Quel est l’objet de vos recherches et quel est leur objectif ?
Nous avons actuellement structuré quatre projets avec comme objectif in fine d’arriver à une conception globale d’un ou de plusieurs produits. Ils ont tous des niveaux de maturités différents.
Le premier projet, généraliste, est orienté sur la réduction des déchets. Nous avons commencé un travail sur le devenir des biodéchets dans nos poubelles : comment améliorer le tri des biodéchets, notamment en Île-de-France où cette question est complexe à cause de la densité d’habitat dans les villes, notamment dans Paris. Au 31 décembre 2023, toutes les collectivités devront avoir mis en place un moyen de traiter les biodéchets des habitants. Nous travaillons actuellement sur l’élaboration des cartographies des systèmes existants (méthanisation, compostage, etc.) pour pouvoir calculer les impacts et les besoins de chacun de ces systèmes et proposer des solutions.
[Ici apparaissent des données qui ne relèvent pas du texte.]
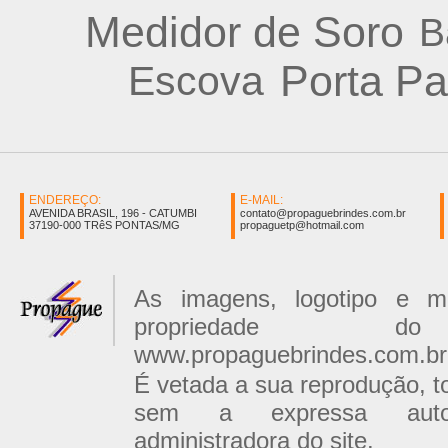
Medidor de Soro
B
Porta Pa
Escova
ENDEREÇO:
E-MAIL:
AVENIDA BRASIL, 196 - CATUMBI
contato@propaguebrindes.com.br
37190-000 TRêS PONTAS/MG
propaguetp@hotmail.com
As imagens, logotipo e 
propriedade 
www.propaguebrindes.com.br
É vetada a sua reprodução, tot
sem a expressa auto
administradora do site.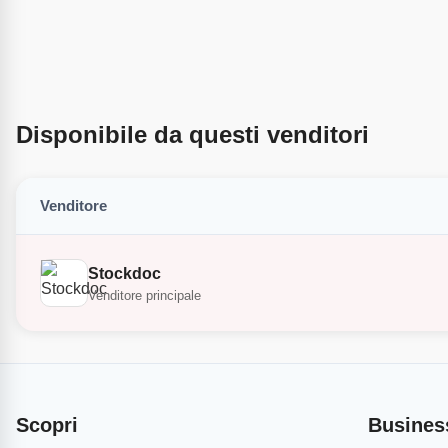
Disponibile da questi venditori
Venditore
Stockdoc
Venditore principale
Scopri
Busines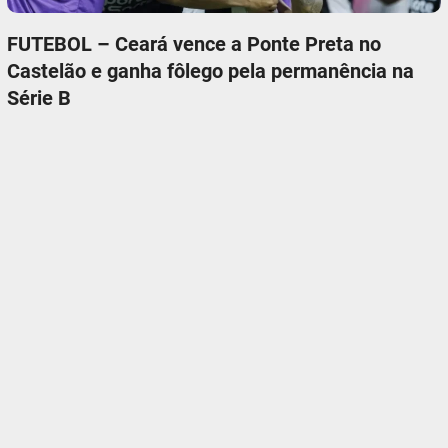
FUTEBOL – Ceará vence a Ponte Preta no
Castelão e ganha fôlego pela permanência na
Série B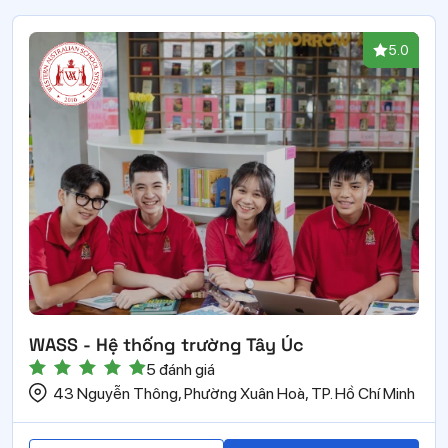
5.0
WASS - Hệ thống trường Tây Úc
5 đánh giá
43 Nguyễn Thông, Phường Xuân Hoà, TP. Hồ Chí Minh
Le deuxième projet concerne une solution possible : l’utilisation des sacs compostables pour les déchets biologiques et le comportement des emballages compostables dans ces conditions. Nous évaluons actuellement l’impact de ces sacs sur les filières. Et bien qu’aujourd’hui les matériaux compostables n’entrent que sous forme de sacs de collecte dans la filière, nous souhaitons évaluer l’impact de la mise en place des emballages compostables. Nous allons procéder à des expérimentations pour mesurer la performance de ces matériaux sur le terrain, et pas uniquement en laboratoire, afin de pouvoir répondre aux questionnements de l’industrie et des plates-formes de compostage avec des exemples concrets.
Le troisième projet vise à trouver une solution pour les emballages multicouches qui posent souvent le problème de non-recyclabilité. Ce type d’emballage revêt une grande importance pour garantir la qualité et la sécurité de certains aliments. Nous sommes en train de travailler avec le GRET afin de concevoir un emballage monocouche qui remplacera les emballages multicouches et permettra de garantir la qualité de l’aliment, et qui pourra mieux s’adapter soit au circuit de recyclage, soit au circuit de compostage.
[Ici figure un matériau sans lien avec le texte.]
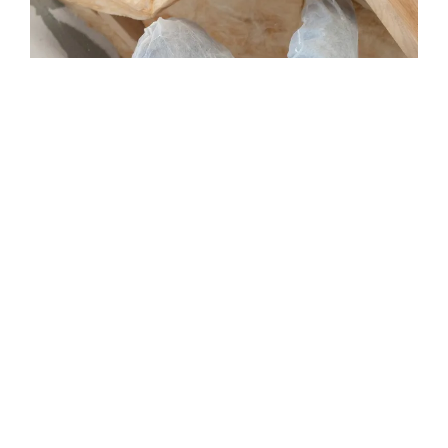
Quel est la différence
entre un certificat PEB et
une déclaration PEB?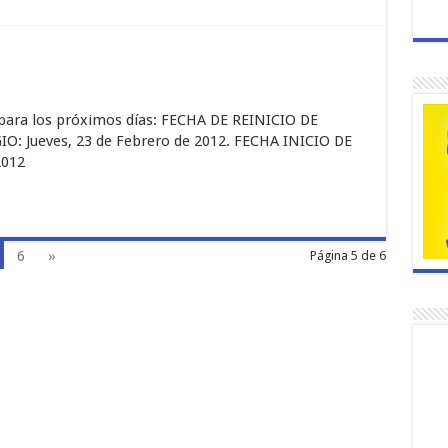
para los próximos días: FECHA DE REINICIO DE
 Jueves, 23 de Febrero de 2012. FECHA INICIO DE
2012
6
»
Página 5 de 6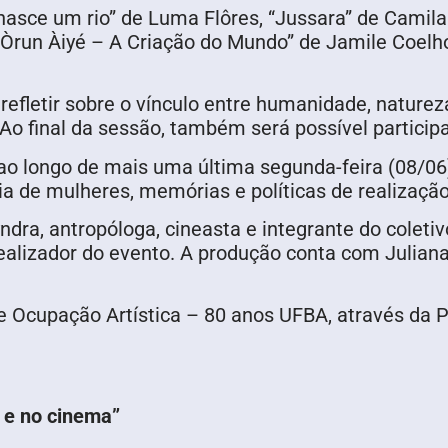
asce um rio” de Luma Flôres, “Jussara” de Camila
 “Òrun Àiyé – A Criação do Mundo” de Jamile Coelho
refletir sobre o vínculo entre humanidade, nature
Ao final da sessão, também será possível partici
 ao longo de mais uma última segunda-feira (08/06
ria de mulheres, memórias e políticas de realizaçã
ndra, antropóloga, cineasta e integrante do colet
alizador do evento. A produção conta com Juliana 
 Ocupação Artística – 80 anos UFBA, através da 
 e no cinema”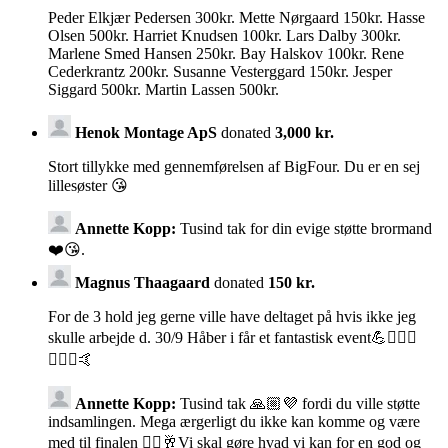
Peder Elkjær Pedersen 300kr. Mette Nørgaard 150kr. Hasse
Olsen 500kr. Harriet Knudsen 100kr. Lars Dalby 300kr.
Marlene Smed Hansen 250kr. Bay Halskov 100kr. Rene
Cederkrantz 200kr. Susanne Vesterggard 150kr. Jesper
Siggard 500kr. Martin Lassen 500kr.
Henok Montage ApS
donated
3,000 kr.
Stort tillykke med gennemførelsen af BigFour. Du er en sej
lillesøster 😘
Annette Kopp:
Tusind tak for din evige støtte brormand
❤️😘.
Magnus Thaagaard
donated
150 kr.
For de 3 hold jeg gerne ville have deltaget på hvis ikke jeg
skulle arbejde d. 30/9 Håber i får et fantastisk event💪🚴🏼‍♀️
🚴🏻‍♂️🤙
Annette Kopp:
Tusind tak 🙏🏼💜 fordi du ville støtte
indsamlingen. Mega ærgerligt du ikke kan komme og være
med til finalen 🚴‍♀️🥂Vi skal gøre hvad vi kan for en god og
Le dernier projet concerne la logistique. Il faut savoir que plus de 50 % des emballages utilisés le sont dans le circuit logistique. Le client ne les voit jamais, or il y en a beaucoup. Notre objectif est d’expérimenter d’une part la réduction de ces emballages, et d’autre part, leur réutilisation.
L’un des intérêts de notre chaire, c’est qu’elle est ouverte à tout type d’acteurs. Chaque acteur peut la rejoindre s’il adhère à notre philosophie et qu’il a une compétence à apporter. Pour notre part, au niveau académique, nous allons nous charger de la généralisation. Chaque acteur aura l’avantage de pouvoir impulser le travail sur ses cas concrets, ses données, ses terrains d’expérimentation. Les solutions seront élaborées et éprouvées sur son terrain à lui, avec ses produits : il aura donc une belle longueur d’avance.
Enfin, ce qui est intéressant, c’est que les résultats de notre chaire – car elle s’inscrit dans le cadre du mécénat – seront publics, sous forme de guides et d’indicateurs avec une diffusion au plus grand nombre. Enfin, des avis concertés avec tous les mécènes, parties prenantes de la filière, pourront être publiés pour faire avancer la connaissance et développer des solutions pour des emballages alimentaires plus responsables.